Dans l’avion qui le ramenait de Panama, le pape François a dit qu’il ne prendrait jamais la décision d’ordonner prêtres des gens mariés. Or nous en avons grandement besoin. Une chronique de Charles Delhez.

Saint-Père, je vous en supplie, donnez des prêtres au peuple chrétien, autorisez l’ordination de personnes mariées. Dans l’avion qui vous ramenait du Panama, vous avez fait une longue allusion au livre de l’évêque allemand Fritz Lobinger (1), vivant en Afrique du Sud. Il suggère qu’à côté d’un clergé traditionnel, il y ait des prêtres qu’il appelle "corinthiens", en référence au fonctionnement de la communauté créée par saint Paul à Corinthe. "Ils exerceraient plutôt leur ministère à temps partiel et seraient ordonnés pour une communauté particulière dans laquelle ils travailleraient en équipe", écrit-il. C’est ce modèle dont nous avons besoin aujourd’hui dans notre pays - et dans d’autres sans doute - pour revitaliser nos communautés. Elles sont en effet laissées à l’abandon faute de personnel qui connaisse chacun par son nom, comme le Bon Pasteur. Et cela nous permettrait de dépasser le cléricalisme que vous avez tant en horreur.

Je sais que c’est Dieu qui appelle et qui donne à son Église. Mais il ne fait rien sans nous. Oserais-je vous dire, avec le plus grand respect et mon affection filiale, que nous lui compliquons parfois la tâche ?

Je n’exprime pas ici mes convictions personnelles, mais l’attente de tant de chrétiens fidèles et sincères que je rencontre. Ils ont souvent été les heureux bénéficiaires de la générosité de leurs prêtres célibataires, mais ils constatent qu’il n’y a plus de vocations sacerdotales issues de leurs communautés. En Belgique, ils n’étaient que quelques unités à s’être présentés aux portes d’un séminaire en septembre dernier, et nous avons 3 486 paroisses. La chaîne de la transmission risque bien d’être rompue assez rapidement. Qui fera ce beau geste de la fraction du pain en mémoire de Jésus ? Il y a une urgence pastorale, comme dans les îles du Pacifique ou en Amazonie. 163 000 bénévoles font vivre nos communautés et nos mouvements. Quel vivier ! Parmi ces personnes mariées, certaines ont vraiment un cœur de pasteur, une connaissance profonde de l’Écriture et de la Tradition, une vie de prière et de charité intense, sans parler de leur dévouement à toute épreuve, à côté de leurs charges familiales ou professionnelles.

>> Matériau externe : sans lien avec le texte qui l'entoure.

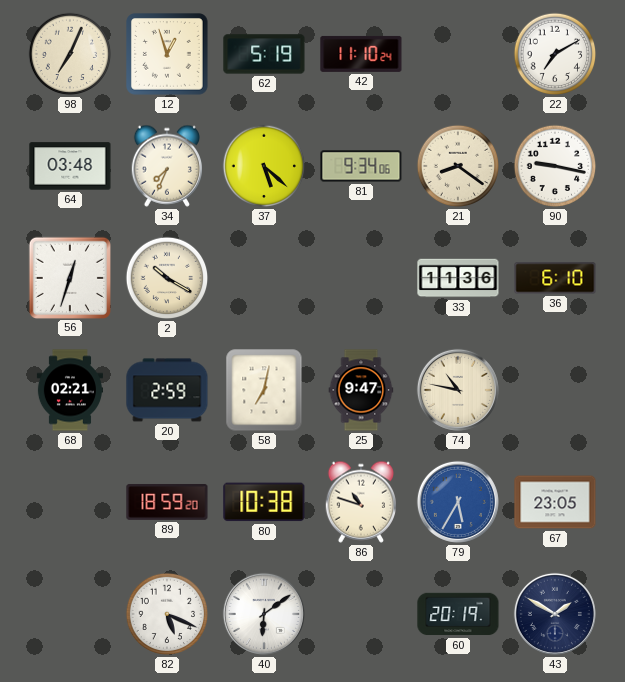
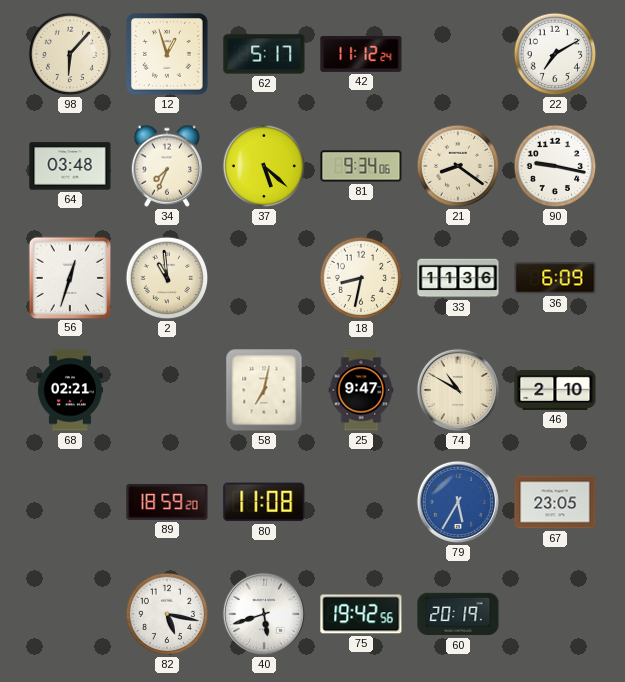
98: 7:04 -> 6:07
62: 5:19 -> 5:17
42: 11:10 -> 11:12
2: 10:20 -> 10:59
18: none -> 8:32
36: 6:10 -> 6:09
20: 2:59 -> none
74: 10:47 -> 10:50
46: none -> 2:10
80: 10:38 -> 11:08
86: 10:48 -> none
82: 5:19 -> 5:17
40: 6:09 -> 5:42
75: none -> 19:42
43: 1:50 -> none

Dans notre région aux périphéries de l’Église, les jeunes n’envisagent plus une "carrière sacerdotale". Sans doute sont-ils trop loin de l’Église pour cela. Comme vous le dites, c’est notamment dû à la pauvreté du témoignage des prêtres, des évêques et des chrétiens, mais c’est un fait. De plus, dans tous les pays et dans le nôtre, les scandales sexuels à répétition, d’autant plus bruyants qu’ils sont sur fond de célibat obligatoire, ont défiguré ce témoignage. Et, hormis le drame de la pédophilie, heureusement minoritaire, le nombre de "doubles vies" dans les rangs du clergé est important. La règle demeure, Saint-Père, mais sur le terrain, même si les apparences sont parfois sauves, elle n’est pas toujours respectée, beaucoup s’en faut.

Un mot, dans la bouche de Jésus, m’a toujours profondément marqué : "Si tu veux…" Il n’impose jamais et respecte le rythme de chacun. Il fut un temps où notre Europe était suffisamment prête pour un célibat obligatoire. Et cela a donné de beaux fruits, les exemples de sainteté ne manquent pas. Mais ce n’est actuellement plus le cas chez nous.

Ne pas faire du célibat une condition pour être prêtre, c’est-à-dire pasteur d’une petite portion du Peuple de Dieu, rendrait le signe du célibat beaucoup plus parlant. N’est-il pas la vocation propre de la vie religieuse, féminine comme masculine ? Vous et moi sommes jésuites et le célibat fait partie de notre vocation. Je souhaite que beaucoup entendent encore cet appel, car cette vie est tellement belle. Mais, faute de communautés vivantes, cette vocation risque aussi de disparaître.

Il y a urgence, Saint-Père. C’est à votre cœur si sensible aux appels de vos brebis que je m’adresse. Vox populi, vox Dei, dit-on. Soyez assuré de toute mon affection fraternelle et filiale.

Qui ordonner ? Vers une nouvelle figure des prêtres, Lumen vitae, 2008.